19 Marzo 2026 at 12:14

15 de marzo

Nueva debacle de los partidos situados a la izquierda del PSOE, esta vez en Castilla y León. No recuerdo qué candidato, ya antes de las elecciones, atribuía los malos pronósticos a la concentración del voto útil en el PSOE. Pero quizá debería preguntarse por qué tanta gente está empezando a ver como voto inútil el de Podemos, Sumar, etc.

Y por qué, a pesar de que políticas impulsadas desde la izquierda han beneficiado a tanta gente –en los ámbitos de la vivienda y del trabajo, por ejemplo–, las y los votantes han abandonado a los partidos que las defienden.

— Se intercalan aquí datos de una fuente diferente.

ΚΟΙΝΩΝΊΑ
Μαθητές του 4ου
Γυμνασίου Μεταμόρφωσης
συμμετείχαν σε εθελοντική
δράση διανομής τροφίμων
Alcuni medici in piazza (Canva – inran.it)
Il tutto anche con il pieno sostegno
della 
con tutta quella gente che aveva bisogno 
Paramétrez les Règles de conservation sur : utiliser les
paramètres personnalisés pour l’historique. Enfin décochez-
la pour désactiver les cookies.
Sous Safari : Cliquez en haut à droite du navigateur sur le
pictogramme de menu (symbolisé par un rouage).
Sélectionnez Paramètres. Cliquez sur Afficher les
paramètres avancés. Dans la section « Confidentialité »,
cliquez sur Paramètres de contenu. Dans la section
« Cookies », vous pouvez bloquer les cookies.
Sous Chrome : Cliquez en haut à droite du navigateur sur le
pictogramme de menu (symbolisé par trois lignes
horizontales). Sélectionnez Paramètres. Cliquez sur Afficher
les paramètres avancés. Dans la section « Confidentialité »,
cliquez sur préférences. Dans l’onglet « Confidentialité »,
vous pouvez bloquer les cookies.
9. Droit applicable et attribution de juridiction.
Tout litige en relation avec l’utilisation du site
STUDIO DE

Lo que está claro es que la derecha y la extrema derecha, cada vez más difíciles de distinguir, están arrasando. Ojalá no haya elecciones anticipadas; no tengo el estómago preparado para lo que se avecina.


16 de marzo

Me deja perplejo el Oscar a la mejor película para Una batalla tras otra. Es cierto que no estoy muy cualificado para juzgarla porque solo aguanté unos veinte minutos. Las actuaciones me parecieron tan impostadas y torpes, los diálogos tan ridículos, la sexualización de la actriz principal con un erotismo tan barato, las situaciones tan absurdas y mal rodadas, que no tuve ganas de continuar viéndola. Por suerte, a Edurne le pareció lo mismo y nos pusimos a ver otra, que he olvidado; quizá no fuera tan memorable pero si menos ofensiva.

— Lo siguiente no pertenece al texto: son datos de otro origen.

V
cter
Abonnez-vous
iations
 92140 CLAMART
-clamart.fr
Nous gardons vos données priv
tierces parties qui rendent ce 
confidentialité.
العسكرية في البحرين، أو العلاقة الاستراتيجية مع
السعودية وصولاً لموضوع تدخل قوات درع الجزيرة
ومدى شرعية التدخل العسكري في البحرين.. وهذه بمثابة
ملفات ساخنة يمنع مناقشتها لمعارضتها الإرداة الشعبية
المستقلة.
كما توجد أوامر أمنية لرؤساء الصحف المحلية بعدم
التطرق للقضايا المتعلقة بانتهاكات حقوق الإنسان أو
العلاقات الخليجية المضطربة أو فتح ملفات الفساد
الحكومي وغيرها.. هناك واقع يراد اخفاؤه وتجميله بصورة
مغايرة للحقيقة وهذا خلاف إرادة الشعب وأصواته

Es la segunda vez que me pasa con una película de Paul Thomas Anderson; la primera fue con Licorice Pizza. Esta no me irritó, pero sí me aburrió y tampoco terminé de verla.


17 de marzo

Leo un bluit del periodista Alberto Moyano en el que aparece un texto de la novela Elegía, de Philip Roth (Everyman, en el original inglés), en el que se habla del llanto. En una conversación de dos personajes, se lee:


…y empezó a sollozar con las manos en la cara–. Es tan vergonzoso.

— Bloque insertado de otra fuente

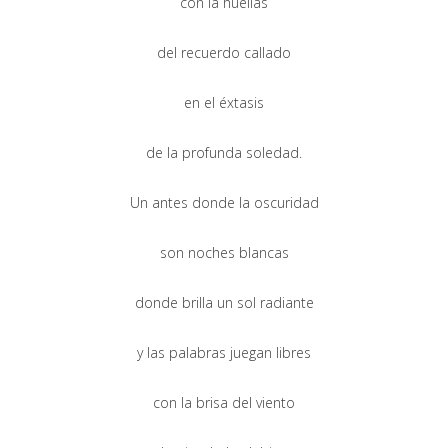
con la huellas
del recuerdo callado
en el éxtasis
de la profunda soledad.
Un antes donde la oscuridad
son noches blancas
donde brilla un sol radiante
y las palabras juegan libres
con la brisa del viento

–No tiene nada de vergonzoso.

–Sí, sí que lo tiene –insistió ella, llorosa–. No poder cuidar de ti misma, la patética necesidad de que te consuelen….


Le respondo que Elegía es, precisamente, uno de los pocos libros con los que he llorado. Al releer ahora este diálogo pienso que uno no llora necesariamente para ser consolado; llorar no supone un «otro» presente que debe reaccionar al llanto. Cuando lloré leyendo Elegía estaba solo, absurdamente sentado en un avión, y desde luego no habría deseado que me consolase mi compañero de asiento.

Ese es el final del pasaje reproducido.